[Dataset entries]
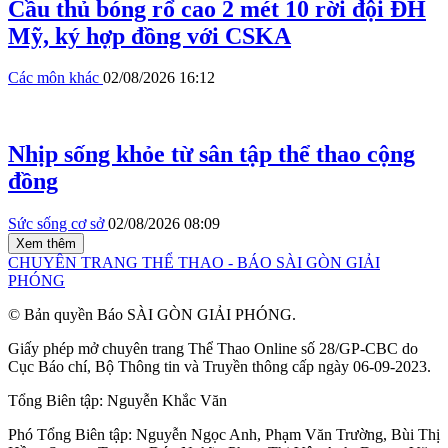
Cầu thủ bóng rổ cao 2 mét 10 rời đội ĐH
Mỹ, ký hợp đồng với CSKA
Các môn khác
02/08/2026 16:12
Nhịp sống khỏe từ sân tập thể thao cộng
đồng
Sức sống cơ sở
02/08/2026 08:09
Xem thêm
CHUYÊN TRANG THỂ THAO - BÁO SÀI GÒN GIẢI
PHÓNG
© Bản quyền Báo SÀI GÒN GIẢI PHÓNG.
Giấy phép mở chuyên trang Thể Thao Online số 28/GP-CBC do
Cục Báo chí, Bộ Thông tin và Truyền thông cấp ngày 06-09-2023.
Tổng Biên tập:
Nguyễn Khắc Văn
Phó Tổng Biên tập:
Nguyễn Ngọc Anh
,
Phạm Văn Trường
,
Bùi Thị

*Directions for this task:*
I would like the data copied exactly as it stands, with no pictures included.

*Completed task:*
Cầu thủ bóng rổ cao 2 mét 10 rời đội ĐH
Mỹ, ký hợp đồng với CSKA
Các môn khác
02/08/2026 16:12
Nhịp sống khỏe từ sân tập thể thao cộng
đồng
Sức sống cơ sở
02/08/2026 08:09
Xem thêm
CHUYÊN TRANG THỂ THAO - BÁO SÀI GÒN GIẢI
PHÓNG
© Bản quyền Báo SÀI GÒN GIẢI PHÓNG.
Giấy phép mở chuyên trang Thể Thao Online số 28/GP-CBC do
Cục Báo chí, Bộ Thông tin và Truyền thông cấp ngày 06-09-2023.
Tổng Biên tập:
Nguyễn Khắc Văn
Phó Tổng Biên tập:
Nguyễn Ngọc Anh
,
Phạm Văn Trường
,
Bùi Thị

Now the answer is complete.